Simple Pose: Rethinking and Improving a Bottom-up Approach for Multi-Person Pose Estimation

Last update: Dec 24, 2022

Overview

SimplePose

Code and pre-trained models for our paper, “Simple Pose: Rethinking and Improving a Bottom-up Approach for Multi-Person Pose Estimation”, accepted by AAAI-2020.

Also this repo serves as the Part B of our paper "Multi-Person Pose Estimation Based on Gaussian Response Heatmaps" (under review). The Part A is available at this link.

Update

A faster project is to be released.

Introduction

A bottom-up approach for the problem of multi-person pose estimation.

Training
Evaluation
Demo

Project Features

Implement the models using Pytorch in auto mixed-precision (using Nvidia Apex).
Support training on multiple GPUs (over 90% GPU usage rate on each GPU card).
Fast data preparing and augmentation during training (generating about 40 samples per second on signle CPU process and much more if wrapped by DataLoader Class).
Focal L2 loss.
Multi-scale supervision.
This project can also serve as a detailed practice to the green hand in Pytorch.

Prepare

Install packages:

Python=3.6, Pytorch>1.0, Nvidia Apex and other packages needed.
Download the COCO dataset.
Download the pre-trained models (default configuration: download the pretrained model snapshotted at epoch 52 provided as follow).

Download Link: BaiduCloud

Alternatively, download the pre-trained model without optimizer checkpoint only for the default configuration via GoogleDrive
Change the paths in the code according to your environment.

Run a Demo

python demo_image.py

Inference Speed

The speed of our system is tested on the MS-COCO test-dev dataset.

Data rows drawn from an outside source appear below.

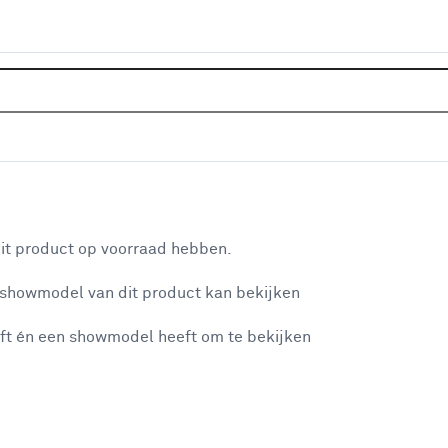
Home
Klusadvies
Alles over duu
aan je winkelwagen
it product op voorraad hebben.
n je winkelwagen:
 showmodel van dit product kan bekijken
ft én een showmodel heeft om te bekijken
misgegaan...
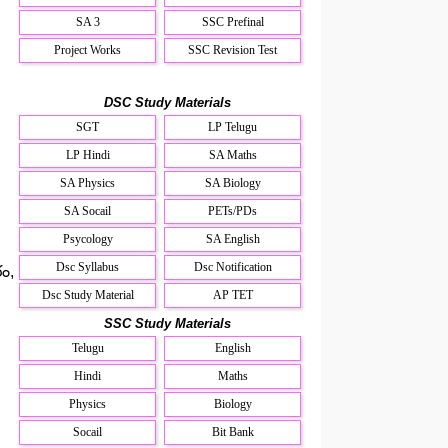
SA 3
SSC Prefinal
Project Works
SSC Revision Test
DSC Study Materials
SGT
LP Telugu
LP Hindi
SA Maths
SA Physics
SA Biology
SA Socail
PETs/PDs
Psycology
SA English
Dsc Syllabus
Dsc Notification
రం,
Dsc Study Material
AP TET
SSC Study Materials
Telugu
English
Hindi
Maths
Physics
Biology
Socail
Bit Bank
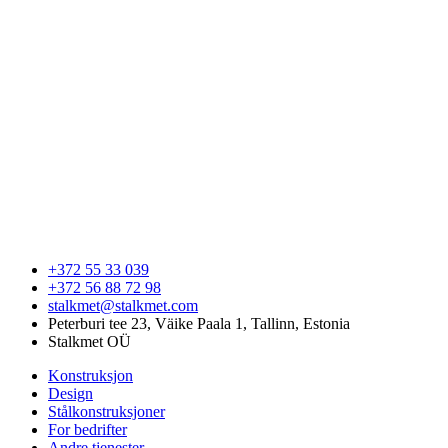
+372 55 33 039
+372 56 88 72 98
stalkmet@stalkmet.com
Peterburi tee 23, Väike Paala 1, Tallinn, Estonia
Stalkmet OÜ
Konstruksjon
Design
Stålkonstruksjoner
For bedrifter
Andre tjenester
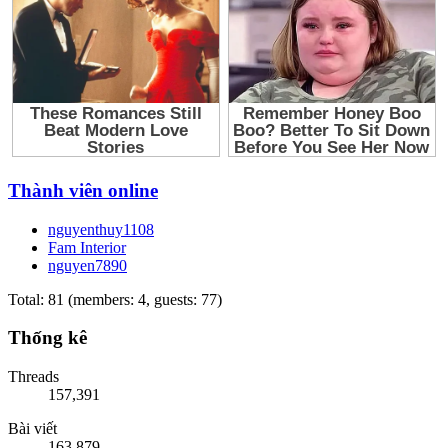
Thành viên online
nguyenthuy1108
Fam Interior
nguyen7890
Total: 81 (members: 4, guests: 77)
Thống kê
Threads
157,391
Bài viết
163,879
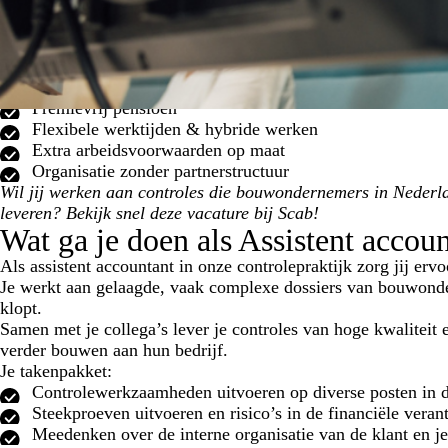
35 verlofdagen
Premievrij pensioen
Flexibele werktijden & hybride werken
Extra arbeidsvoorwaarden op maat
Organisatie zonder partnerstructuur
Wil jij werken aan controles die bouwondernemers in Nederla
leveren? Bekijk snel deze vacature bij Scab!
Wat ga je doen als Assistent accou
Als assistent accountant in onze controlepraktijk zorg jij er
Je werkt aan gelaagde, vaak complexe dossiers van bouwonder
klopt.
Samen met je collega’s lever je controles van hoge kwaliteit 
verder bouwen aan hun bedrijf.
Je takenpakket:
Controlewerkzaamheden uitvoeren op diverse posten in d
Steekproeven uitvoeren en risico’s in de financiële vera
Meedenken over de interne organisatie van de klant en j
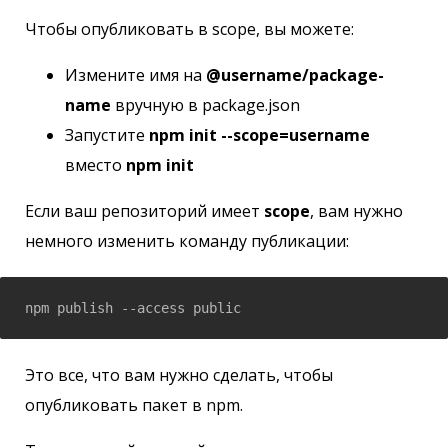
Чтобы опубликовать в scope, вы можете:
Измените имя на
@username/package-
name
вручную в package.json
Запустите
npm init --scope=username
вместо
npm init
Если ваш репозиторий имеет
scope
, вам нужно
немного изменить команду публикации:
npm publish --access public
Это все, что вам нужно сделать, чтобы
опубликовать пакет в npm.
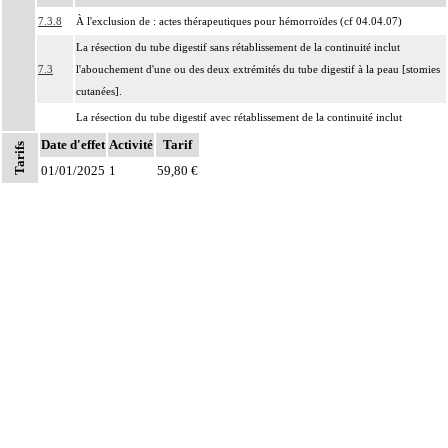
7.3.8
À l'exclusion de : actes thérapeutiques pour hémorroïdes (cf 04.04.07)
La résection du tube digestif sans rétablissement de la continuité inclut
7.3
l'abouchement d'une ou des deux extrémités du tube digestif à la peau [stomies
cutanées].
La résection du tube digestif avec rétablissement de la continuité inclut
7.3
l'anastomose des deux segments du tube digestif, quelles qu'en soient les
Date d'effet
Activité
Tarif
Tarifs
modalités.
01/01/2025
1
59,80 €
Notes
La pose d'une endoprothèse du tube digestif inclut
7.3
- la dilatation du segment concerné
- le contrôle radiologique.
Les actes sur la cavité de l'abdomen, par coelioscopie ou par
7
rétropéritonéoscopie incluent l'évacuation de collection intraabdominale
associée, la toilette péritonéale et/ou la pose de drain.
Les actes sur la cavité de l'abdomen, par abord direct incluent l'évacuation de
7
collection intraabdominale associée, la toilette péritonéale et/ou la pose de
drain.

Inference speed of our 4-stage IMHN with 512 × 512 input on one 2080TI GPU: 38.5 FPS (100% GPU-Util).
Processing speed of the keypoint assignment algorithm part that is implemented in pure Python and a single process on Intel Xeon E5-2620 CPU: 5.2 FPS (has not been well accelerated).

Evaluation Steps

The corresponding code is in pure python without multiprocess for now.

python evaluate.py

Results on MSCOCO 2017 test-dev subset (focal L2 loss with gamma=2):

 Average Precision  (AP) @[ IoU=0.50:0.95 | area=   all | maxDets= 20 ] = 0.685
 Average Precision  (AP) @[ IoU=0.50      | area=   all | maxDets= 20 ] = 0.867
 Average Precision  (AP) @[ IoU=0.75      | area=   all | maxDets= 20 ] = 0.749
 Average Precision  (AP) @[ IoU=0.50:0.95 | area=medium | maxDets= 20 ] = 0.664
 Average Precision  (AP) @[ IoU=0.50:0.95 | area= large | maxDets= 20 ] = 0.719
 Average Recall     (AR) @[ IoU=0.50:0.95 | area=   all | maxDets= 20 ] = 0.728
 Average Recall     (AR) @[ IoU=0.50      | area=   all | maxDets= 20 ] = 0.892
 Average Recall     (AR) @[ IoU=0.75      | area=   all | maxDets= 20 ] = 0.782
 Average Recall     (AR) @[ IoU=0.50:0.95 | area=medium | maxDets= 20 ] = 0.688
 Average Recall     (AR) @[ IoU=0.50:0.95 | area= large | maxDets= 20 ] = 0.784

Training Steps

Before training, prepare the training data using ''SimplePose/data/coco_masks_hdf5.py''.

Multiple GUPs are recommended to use to speed up the training process, but we support different training options.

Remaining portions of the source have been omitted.